Why Use Virtual Reality in Occupational Therapy?

  • Naturalistic
  • Contextual
  • Controlled environment
  • Structure

(Davies et al., 1999; Massetti et al., 2018)

Virtual reality provides a naturalistic and contextual environment, which is highly engaging for the individual. It allows control over what details are included in an environment. So if you want to grade the activity to be more difficult, you can add more distractors or take away some distractors to make it easier. It allows structure, and the same activity can be presented to the individual over and over for repetition of tasks if they need more practice.

  • Engaging for the user
    • Engages sensory system
    • Real-time feedback on performance
    • Realistic simulated environment, the more immersed the user will be
    • Adapted to each user

(Gerber, 2018; LaViola Jr, 2000)

Virtual reality is also engaging for the user. Fully immersive virtual reality platforms can engage all or almost all users' senses. Real-time feedback on performance is also provided with virtual reality.

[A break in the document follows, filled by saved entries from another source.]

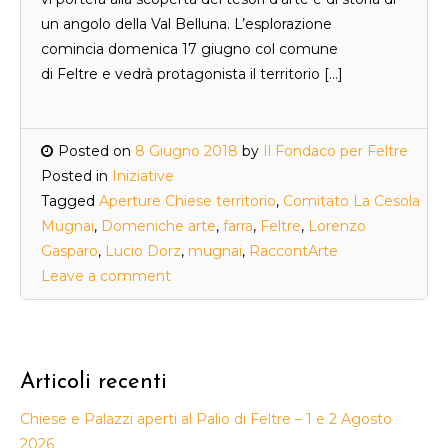
un angolo della Val Belluna. L’esplorazione
comincia domenica 17 giugno col comune
di Feltre e vedrà protagonista il territorio […]
Posted on
8 Giugno 2018
by
Il Fondaco per Feltre
Posted in
Iniziative
Tagged
Aperture Chiese territorio
,
Comitato La Cesola
Mugnai
,
Domeniche arte
,
farra
,
Feltre
,
Lorenzo
Gasparo
,
Lucio Dorz
,
mugnai
,
RaccontArte
Leave a comment
Articoli recenti
Chiese e Palazzi aperti al Palio di Feltre – 1 e 2 Agosto
2026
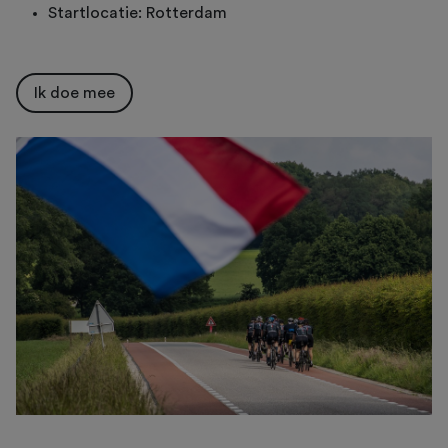
Startlocatie: Rotterdam
Ik doe mee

Lastly, it gives a realistic simulated environment that can be adapted to each user. 

Virtual Reality in Neurorehabilitation

  • Assess and treat individuals who have experienced a neurological disorder such as stroke, spinal cord injury, cerebral palsy, etc. (Massetti et al., 2018)

Virtual reality can be used to assess and treat neurological disorders such as brain injury, stroke, spinal cord injury, cerebral palsy, et cetera. The responsibilities of an occupational therapist include the evaluation and treatment of patients who, due to some functional limitation, find it challenging to complete their daily activities. Those with brain injuries may have cognitive issues with their attention, judgment, and decision-making, as well as physical limitations with their upper extremities, balance, or fine motor skills. Virtual reality can be used to assess and treat these specific performance skills. 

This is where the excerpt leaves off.